- Born: December 22, 1968 (age 57) United States
- Education: Arizona State University
- Occupations: Author, photographer
- Known for: French Word-a-Day weblog and newsletter
- Notable work: Words in a French Life: Lessons in Love and Language from the South of France French Word-A-Day Summer 2009 Stories
- Spouse: Jean-Marc Espinasse
- Children: 2

= Kristin Espinasse =

American-born author and photographer

Kristin Espinasse (December 22, 1968) is an American-born author and photographer. She is the author of the book Words in a French Life: Lessons in Love and Language from the South of France.
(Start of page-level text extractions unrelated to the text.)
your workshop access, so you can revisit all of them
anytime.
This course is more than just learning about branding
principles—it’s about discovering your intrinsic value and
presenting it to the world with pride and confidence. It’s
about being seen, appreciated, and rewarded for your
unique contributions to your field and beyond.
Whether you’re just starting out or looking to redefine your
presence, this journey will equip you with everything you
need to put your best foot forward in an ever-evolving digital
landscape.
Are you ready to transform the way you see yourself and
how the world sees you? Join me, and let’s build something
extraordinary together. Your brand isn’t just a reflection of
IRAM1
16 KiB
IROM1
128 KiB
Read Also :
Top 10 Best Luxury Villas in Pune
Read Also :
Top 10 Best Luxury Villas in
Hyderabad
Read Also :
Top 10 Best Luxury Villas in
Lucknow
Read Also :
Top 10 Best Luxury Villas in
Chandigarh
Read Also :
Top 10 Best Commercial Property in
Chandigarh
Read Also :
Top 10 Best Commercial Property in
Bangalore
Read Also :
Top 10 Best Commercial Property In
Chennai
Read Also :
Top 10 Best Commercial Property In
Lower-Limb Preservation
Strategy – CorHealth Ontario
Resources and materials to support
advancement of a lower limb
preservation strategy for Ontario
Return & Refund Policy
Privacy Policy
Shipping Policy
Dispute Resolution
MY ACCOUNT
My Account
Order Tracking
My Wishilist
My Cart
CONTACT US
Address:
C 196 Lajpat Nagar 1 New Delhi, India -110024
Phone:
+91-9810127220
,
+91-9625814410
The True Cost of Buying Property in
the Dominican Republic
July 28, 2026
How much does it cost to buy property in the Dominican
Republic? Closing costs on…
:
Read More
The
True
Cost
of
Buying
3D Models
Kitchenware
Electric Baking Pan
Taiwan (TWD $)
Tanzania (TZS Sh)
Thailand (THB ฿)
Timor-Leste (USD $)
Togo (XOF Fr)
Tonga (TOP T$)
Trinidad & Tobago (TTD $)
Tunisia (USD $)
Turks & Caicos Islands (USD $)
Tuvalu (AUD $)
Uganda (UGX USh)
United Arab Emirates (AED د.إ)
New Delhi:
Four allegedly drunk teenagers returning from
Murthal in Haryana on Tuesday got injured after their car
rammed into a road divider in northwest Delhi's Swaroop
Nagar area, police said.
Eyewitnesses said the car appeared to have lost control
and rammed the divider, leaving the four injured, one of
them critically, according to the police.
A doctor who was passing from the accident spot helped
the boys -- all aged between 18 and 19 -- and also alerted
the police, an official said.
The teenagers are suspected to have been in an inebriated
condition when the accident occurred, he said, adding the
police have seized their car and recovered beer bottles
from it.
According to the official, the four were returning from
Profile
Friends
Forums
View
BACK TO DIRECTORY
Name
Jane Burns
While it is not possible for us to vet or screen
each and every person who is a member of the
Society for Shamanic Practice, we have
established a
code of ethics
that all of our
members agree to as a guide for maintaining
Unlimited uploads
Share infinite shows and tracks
She is also the creator and editor of the thrice-weekly French Word-a-Day weblog and its accompanying newsletter. She also publishes cinema verite, a weekly photography showcase that features photographs from France and other countries.
Her most recent book, French Word-A-Day Summer 2009 Stories, was published on December 1, 2009.

==Personal life==
Kristin Espinasse was born in the southwestern USA and completed a liberal arts degree at Arizona State University. She met her husband Jean-Marc in Aix-en-Provence while on an exchange program in France. She moved to France in 1992. Her mother Jules lives in Mexico.
She lives with her French husband and their two children near Orange, France.